Bridge does not properly check for unfinished reports

Added by Evgeny Novikov over 7 years ago. Updated over 7 years ago.

Status:
Closed
Priority:
Immediate
Category:
Bridge
Target version:
-
Start date:
01/24/2017
Due date:
01/25/2017
% Done:

100%

Estimated time:
Detected in build:
svn
Platform:
Published in build:

Description

Now a job decision has status Failed if there are unfinished reports. So one can download corresponding job archives.

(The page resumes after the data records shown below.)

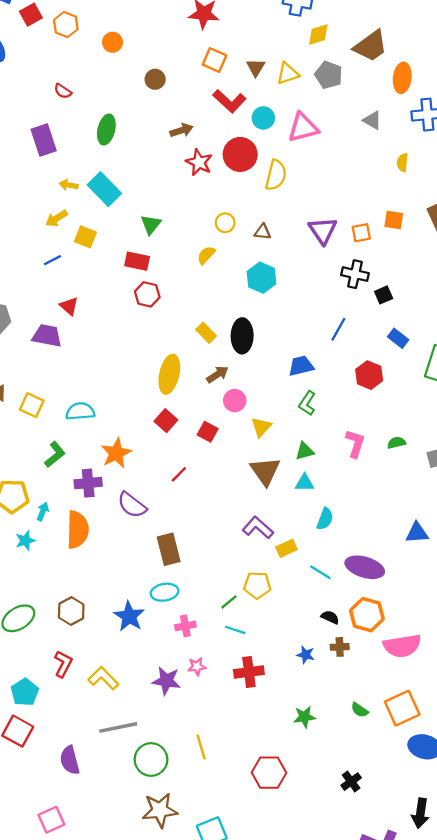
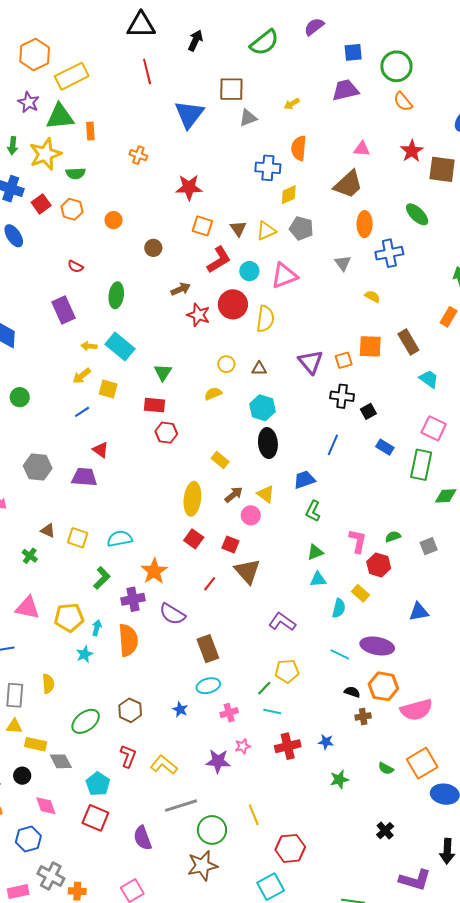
brown trapezoid: (371, 46) -> (348, 184), moved
red L-shape: (229, 101) -> (219, 260), turned -68
gray triangle: (372, 120) -> (343, 263), turned 30
yellow semicircle: (402, 163) -> (372, 296), turned 119
orange square: (394, 220) -> (370, 346), size x1.4
yellow semicircle: (206, 255) -> (213, 394), turned 30
black ellipse: (242, 336) -> (268, 443), moved
red hexagon: (369, 375) -> (379, 565), moved
yellow triangle: (261, 427) -> (266, 494), moved, turned -30
brown triangle: (265, 471) -> (247, 571), moved
yellow rectangle: (286, 548) -> (360, 593), moved, turned 72
blue star: (129, 616) -> (180, 709), size x0.6
blue star: (306, 655) -> (326, 742), moved
red hexagon: (269, 773) -> (290, 848), moved
brown star: (160, 810) -> (202, 866), moved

When one will try to upload such the archives the error description from the errors log will be the following:

[24.Jan.2017 08:36:50] Uploading report failed: type object argument after * must be a sequence, not NoneType
Traceback (most recent call last):
  File "/var/www/bridge/jobs/Download.py", line 485, in __create_job_from_tar
    UploadReports(job, reports_data, report_files)
  File "/var/www/bridge/jobs/Download.py", line 531, in __init__
    self.__upload_all()
  File "/var/www/bridge/jobs/Download.py", line 553, in __upload_all
    report_id = curr_func(data)
  File "/var/www/bridge/jobs/Download.py", line 578, in __create_report_component
    'finish_date': datetime(*data['finish_date'], tzinfo=pytz.timezone('UTC')),
TypeError: type object argument after * must be a sequence, not NoneType
Stack (most recent call last):
  File "/usr/local/bin/gunicorn", line 11, in <module>
    sys.exit(run())
  File "/usr/local/lib/python3.4/dist-packages/gunicorn/app/wsgiapp.py", line 74, in run
    WSGIApplication("%(prog)s [OPTIONS] [APP_MODULE]").run()
  File "/usr/local/lib/python3.4/dist-packages/gunicorn/app/base.py", line 192, in run
    super(Application, self).run()
  File "/usr/local/lib/python3.4/dist-packages/gunicorn/app/base.py", line 72, in run
    Arbiter(self).run()
  File "/usr/local/lib/python3.4/dist-packages/gunicorn/arbiter.py", line 189, in run
    self.manage_workers()
  File "/usr/local/lib/python3.4/dist-packages/gunicorn/arbiter.py", line 524, in manage_workers
    self.spawn_workers()
  File "/usr/local/lib/python3.4/dist-packages/gunicorn/arbiter.py", line 590, in spawn_workers
    self.spawn_worker()
  File "/usr/local/lib/python3.4/dist-packages/gunicorn/arbiter.py", line 557, in spawn_worker
    worker.init_process()
  File "/usr/local/lib/python3.4/dist-packages/gunicorn/workers/base.py", line 132, in init_process
    self.run()
  File "/usr/local/lib/python3.4/dist-packages/gunicorn/workers/sync.py", line 124, in run
    self.run_for_one(timeout)
  File "/usr/local/lib/python3.4/dist-packages/gunicorn/workers/sync.py", line 68, in run_for_one
    self.accept(listener)
  File "/usr/local/lib/python3.4/dist-packages/gunicorn/workers/sync.py", line 30, in accept
    self.handle(listener, client, addr)
  File "/usr/local/lib/python3.4/dist-packages/gunicorn/workers/sync.py", line 135, in handle
    self.handle_request(listener, req, client, addr)
  File "/usr/local/lib/python3.4/dist-packages/gunicorn/workers/sync.py", line 176, in handle_request
    respiter = self.wsgi(environ, resp.start_response)
  File "/usr/local/lib/python3.4/dist-packages/django/core/handlers/wsgi.py", line 177, in __call__
    response = self.get_response(request)
  File "/usr/local/lib/python3.4/dist-packages/django/core/handlers/base.py", line 147, in get_response
    response = wrapped_callback(request, *callback_args, **callback_kwargs)
  File "/usr/local/lib/python3.4/dist-packages/django/contrib/auth/decorators.py", line 23, in _wrapped_view
    return view_func(request, *args, **kwargs)
  File "/var/www/bridge/bridge/utils.py", line 118, in wait
    res = f(*args, **kwargs)
  File "/var/www/bridge/bridge/utils.py", line 58, in wrapper
    res = f(*args, **kwargs)
  File "/var/www/bridge/jobs/views.py", line 635, in upload_job
    zipdata = UploadJob(parent, request.user, job_dir.name)
  File "/var/www/bridge/jobs/Download.py", line 305, in __init__
    self.err_message = self.__create_job_from_tar()
  File "/var/www/bridge/jobs/Download.py", line 487, in __create_job_from_tar
    logger.exception("Uploading report failed: %s" % e, stack_info=True)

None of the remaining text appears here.